Ideally process metrics would be sourced from a list of standardised metrics to provide for subsequent inter-project and inter-institutional analysis. However, our prior qualitative research identified the concern that standard metrics could introduce perverse incentives that were not aligned with the optimisation of translation and impact [76]. The option to identify tailored metrics, in line with good practice [66], allows for potential conflicts, such as academic publication versus intellectual property protection, to be acknowledged and incentivised in line with the optimal translation pathway [39].

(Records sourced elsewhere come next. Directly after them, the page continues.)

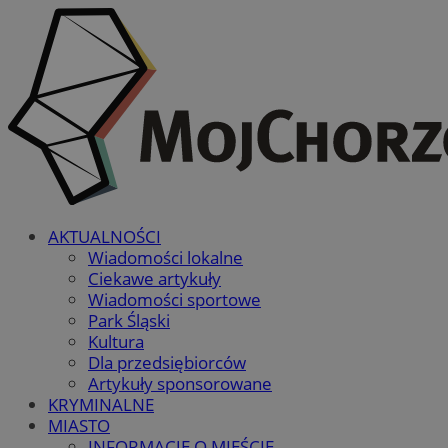
AKTUALNOŚCI
Wiadomości lokalne
Ciekawe artykuły
Wiadomości sportowe
Park Śląski
Kultura
Dla przedsiębiorców
Artykuły sponsorowane
KRYMINALNE
MIASTO
INFORMACJE O MIEŚCIE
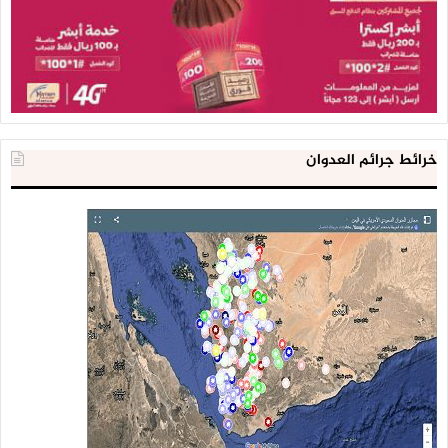
خرائط جرائم العدوان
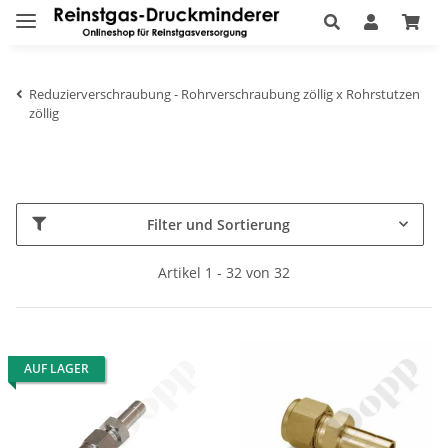
Reduzierverschraubung - Rohrverschraubung zöllig x Rohrstutzen
zöllig
Filter und Sortierung
Artikel 1 - 32 von 32
AUF LAGER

A logic model component that embeds ‘next’ users and generates outcomes from outputs

This principle addresses the Institutes’ concern that process metrics may be insufficient to encourage actual translation [76]. One of the main inhibitors of research translation and impact from existing academic research relates to the acknowledgement of outputs, such as publications or grant success, as the endpoint for a research project. However, optimising productivity across all research will be driven by improvements in the probability that the results from each research project will be utilised by the next step on the pathway to impact. Research outputs are defined as the knowledge deliverables produced by research activity e.g. peer-reviewed papers, presentations, contributions to collaborative endeavours, education, etc. [60]. As demonstrated in Fig. 1f, research outputs transform to research outcomes/interim impacts following utilisation by a ‘next-user’ along the pathway to final impact [60, 83, 96]. This principle is derived from logic models, commonly used for program evaluation and represents a central tenet in the Weiss Logic Model, the CAHS model, the Research Utilization Ladder, Decision Making Impact Mode, MCRI’s Research Translation and Impact Framework, HMRI FAIT and Morton’s Research Contribution Framework [60, 83, 96, 108,109,110].

This principle necessitates that the definition of a ‘user’ is broadened to include both interim and final users of the research. Holistically, users are agents along the pathway to impact that utilise the research outputs, including the public sector, industry, and the community, but also other researchers [60]. Some funders prefer the term ‘next-user’ to reflect the interim step [111], leaving ‘final’ to reflect improvements in health, increases in economic output and employment, etc. This distinction maintains relevance from discovery through to implementation science.

The failure to engage users, both next and final users, at the inception stage of research was raised as an on-going problem for commercialisation, health system research, and policy research [76]. For example, the inability of a private pharmaceutical company to understand the contribution of a given piece of research, inhibits their ability to adequately assess the risk and consequently, inhibits their capacity to value intellectual property, even where value may legitimately exist [76]. Early engagement with users reduces the risks to relevance, comprehension, and implementation of the findings and applies equally to health systems and policy research, as commercialisation pathways.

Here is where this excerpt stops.